Entries taken from a collection
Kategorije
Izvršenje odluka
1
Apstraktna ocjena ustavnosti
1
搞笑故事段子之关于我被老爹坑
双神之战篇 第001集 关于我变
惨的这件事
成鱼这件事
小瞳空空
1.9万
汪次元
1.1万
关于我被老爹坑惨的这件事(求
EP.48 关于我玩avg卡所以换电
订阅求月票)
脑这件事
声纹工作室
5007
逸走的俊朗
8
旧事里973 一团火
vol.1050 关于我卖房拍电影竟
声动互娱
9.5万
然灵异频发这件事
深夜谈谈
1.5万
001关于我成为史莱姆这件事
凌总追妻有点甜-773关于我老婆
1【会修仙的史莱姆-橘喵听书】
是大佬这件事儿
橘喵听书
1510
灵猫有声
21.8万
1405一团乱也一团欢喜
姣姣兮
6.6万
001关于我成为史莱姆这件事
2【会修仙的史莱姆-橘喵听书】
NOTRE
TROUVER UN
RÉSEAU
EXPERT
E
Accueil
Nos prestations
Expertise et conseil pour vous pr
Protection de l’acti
* * *
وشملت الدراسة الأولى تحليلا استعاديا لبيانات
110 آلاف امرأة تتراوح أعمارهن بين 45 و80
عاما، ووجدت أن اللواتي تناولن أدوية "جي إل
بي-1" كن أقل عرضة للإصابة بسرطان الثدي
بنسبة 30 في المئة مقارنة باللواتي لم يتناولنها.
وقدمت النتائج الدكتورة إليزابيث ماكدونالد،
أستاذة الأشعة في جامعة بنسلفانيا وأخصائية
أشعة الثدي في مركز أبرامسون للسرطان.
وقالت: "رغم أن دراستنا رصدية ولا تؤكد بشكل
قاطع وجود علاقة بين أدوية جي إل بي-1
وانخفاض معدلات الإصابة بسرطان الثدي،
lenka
--
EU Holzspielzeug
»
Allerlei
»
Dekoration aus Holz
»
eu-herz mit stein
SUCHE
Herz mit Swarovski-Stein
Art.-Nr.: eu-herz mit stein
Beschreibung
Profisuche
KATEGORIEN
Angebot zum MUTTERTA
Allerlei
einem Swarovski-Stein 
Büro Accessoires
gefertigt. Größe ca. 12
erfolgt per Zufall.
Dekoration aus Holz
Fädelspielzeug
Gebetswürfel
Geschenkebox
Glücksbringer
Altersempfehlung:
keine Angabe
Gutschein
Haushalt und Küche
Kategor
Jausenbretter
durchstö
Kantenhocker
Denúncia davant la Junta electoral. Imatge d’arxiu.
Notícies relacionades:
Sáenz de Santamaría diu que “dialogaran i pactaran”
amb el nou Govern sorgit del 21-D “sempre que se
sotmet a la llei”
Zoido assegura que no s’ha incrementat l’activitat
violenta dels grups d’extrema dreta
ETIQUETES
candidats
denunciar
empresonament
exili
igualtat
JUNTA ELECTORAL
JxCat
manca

> REQUIRED ACTION
Every line above from the line with "vol.1050 关于我卖房拍电影竟" to the line with "Protection de l’acti", both included, must be reproduced exactly, and no other line may appear.

> REPLY TO THE TASK
vol.1050 关于我卖房拍电影竟
声动互娱
9.5万
然灵异频发这件事
深夜谈谈
1.5万
001关于我成为史莱姆这件事
凌总追妻有点甜-773关于我老婆
1【会修仙的史莱姆-橘喵听书】
是大佬这件事儿
橘喵听书
1510
灵猫有声
21.8万
1405一团乱也一团欢喜
姣姣兮
6.6万
001关于我成为史莱姆这件事
2【会修仙的史莱姆-橘喵听书】
NOTRE
TROUVER UN
RÉSEAU
EXPERT
E
Accueil
Nos prestations
Expertise et conseil pour vous pr
Protection de l’acti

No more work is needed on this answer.